Where the records hold the string "Travel", show the whole line it sits on.
Content starts
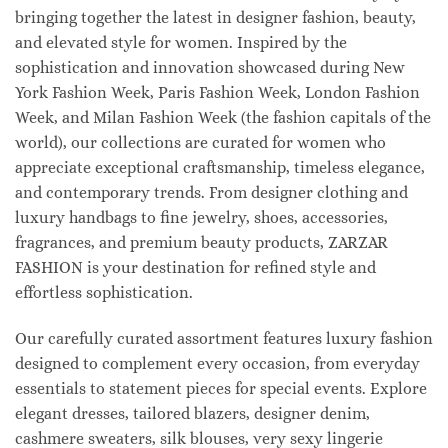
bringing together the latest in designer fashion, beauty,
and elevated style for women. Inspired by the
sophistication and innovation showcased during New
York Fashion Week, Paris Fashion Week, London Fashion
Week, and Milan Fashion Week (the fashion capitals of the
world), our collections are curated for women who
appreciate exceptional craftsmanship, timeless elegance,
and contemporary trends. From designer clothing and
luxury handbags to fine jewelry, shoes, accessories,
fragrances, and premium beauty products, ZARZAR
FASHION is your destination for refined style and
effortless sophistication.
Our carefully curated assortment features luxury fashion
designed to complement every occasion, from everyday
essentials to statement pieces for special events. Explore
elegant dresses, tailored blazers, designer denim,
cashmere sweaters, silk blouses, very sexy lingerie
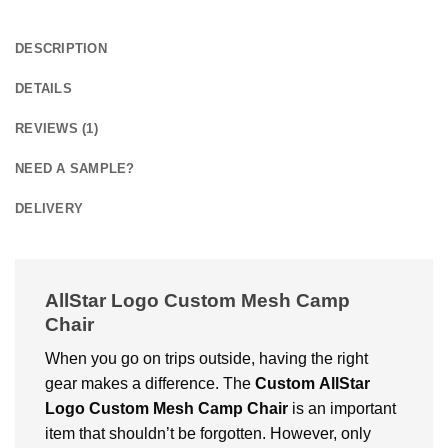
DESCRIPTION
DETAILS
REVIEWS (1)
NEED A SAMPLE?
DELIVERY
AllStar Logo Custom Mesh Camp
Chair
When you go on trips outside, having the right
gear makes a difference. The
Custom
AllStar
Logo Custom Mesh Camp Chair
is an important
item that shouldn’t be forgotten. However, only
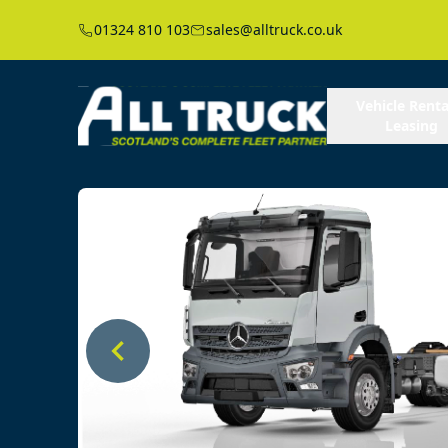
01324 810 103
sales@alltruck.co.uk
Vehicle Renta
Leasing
Content ends
Content starts
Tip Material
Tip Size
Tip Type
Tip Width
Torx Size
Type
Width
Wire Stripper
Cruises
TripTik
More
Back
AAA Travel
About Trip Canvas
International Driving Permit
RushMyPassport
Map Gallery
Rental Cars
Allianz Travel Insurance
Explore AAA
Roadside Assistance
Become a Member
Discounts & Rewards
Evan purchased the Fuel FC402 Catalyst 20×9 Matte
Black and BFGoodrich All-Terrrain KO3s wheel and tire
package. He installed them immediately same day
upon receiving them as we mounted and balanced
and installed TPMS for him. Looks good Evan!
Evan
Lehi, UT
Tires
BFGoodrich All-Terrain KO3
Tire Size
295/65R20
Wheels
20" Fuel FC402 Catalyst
Content ends
*TASK ANSWER:*
AAA Travel
Allianz Travel Insurance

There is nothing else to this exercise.